Élie Halévy ( à Étretat- à Sucy-en-Brie) est un philosophe et historien libéral français, spécialiste du Royaume-Uni.

Biographie[modifier | modifier le code]

Né en 1870, Élie Halévy est le fils de Ludovic Halévy, le célèbre librettiste d'opéra, d'origine juive, auteur en particulier de livrets pour Jacques Offenbach et de Louise Breguet, fille d'une dynastie d'horlogers protestants. Élie et son jeune frère Daniel grandissent à Montmartre, dans un monde d'intellectuels et d'artistes, et dans la religion protestante de leur mère, selon la règle de la famille.

Élève brillant, il s'intéresse à la philosophie, où il obtient un premier prix au concours général. En 1890, il entre à l'École normale où il fréquente Xavier Léon, Célestin Bouglé, Alain et Léon Brunschvicg et Dominique Parodi[1]. L'année de l'agrégation, il réfléchit en particulier sur Platon, ce qui aboutira en 1896 à la publication d'un ouvrage sur la théorie platonicienne du savoir.
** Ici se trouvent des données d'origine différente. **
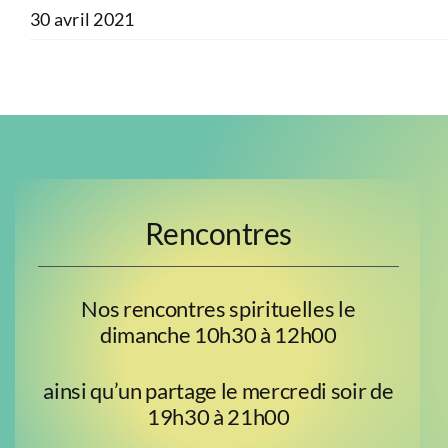
30 avril 2021
Rencontres
Nos rencontres spirituelles le
dimanche 10h30 à 12h00
ainsi qu’un partage le mercredi soir de
19h30 à 21h00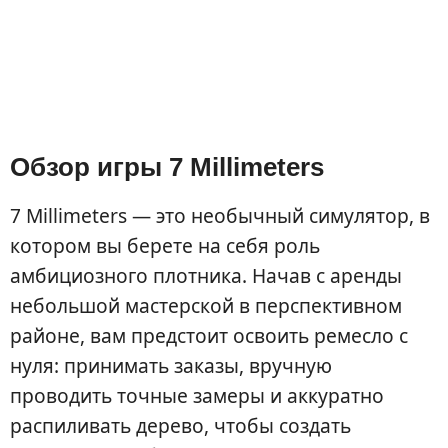
Обзор игры 7 Millimeters
7 Millimeters — это необычный симулятор, в
котором вы берете на себя роль
амбициозного плотника. Начав с аренды
небольшой мастерской в перспективном
районе, вам предстоит освоить ремесло с
нуля: принимать заказы, вручную
проводить точные замеры и аккуратно
распиливать дерево, чтобы создать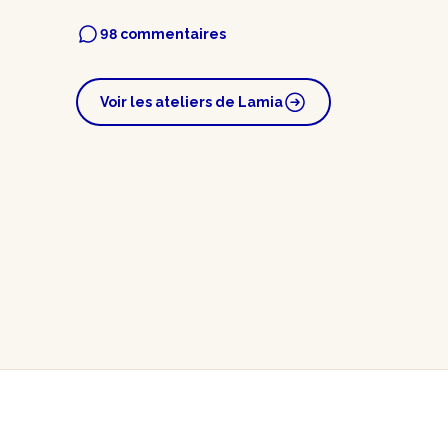
98 commentaires
Voir les ateliers de Lamia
Il fonde avec Xavier Léon la Revue de métaphysique et de morale qui commence à paraître en 1893.

En 1901, il passe son doctorat sur la « formation du radicalisme philosophique » une étude sur Jeremy Bentham et l'utilitarisme.

À partir de 1892 Halévy, à la demande d'Émile Boutmy, commença à donner un cours à l'École libre des sciences politiques sur « L'évolution des idées politiques dans l'Angleterre au XIXe siècle ». En 1900, un second cours lui fut confié sur le développement du socialisme[2]. Ses cours sur l'Angleterre ont donné naissance à ses deux principaux ouvrages : La Formation du radicalisme philosophique (1901-1904) et l'Histoire du peuple anglais au XIXe siècle (1912-1932).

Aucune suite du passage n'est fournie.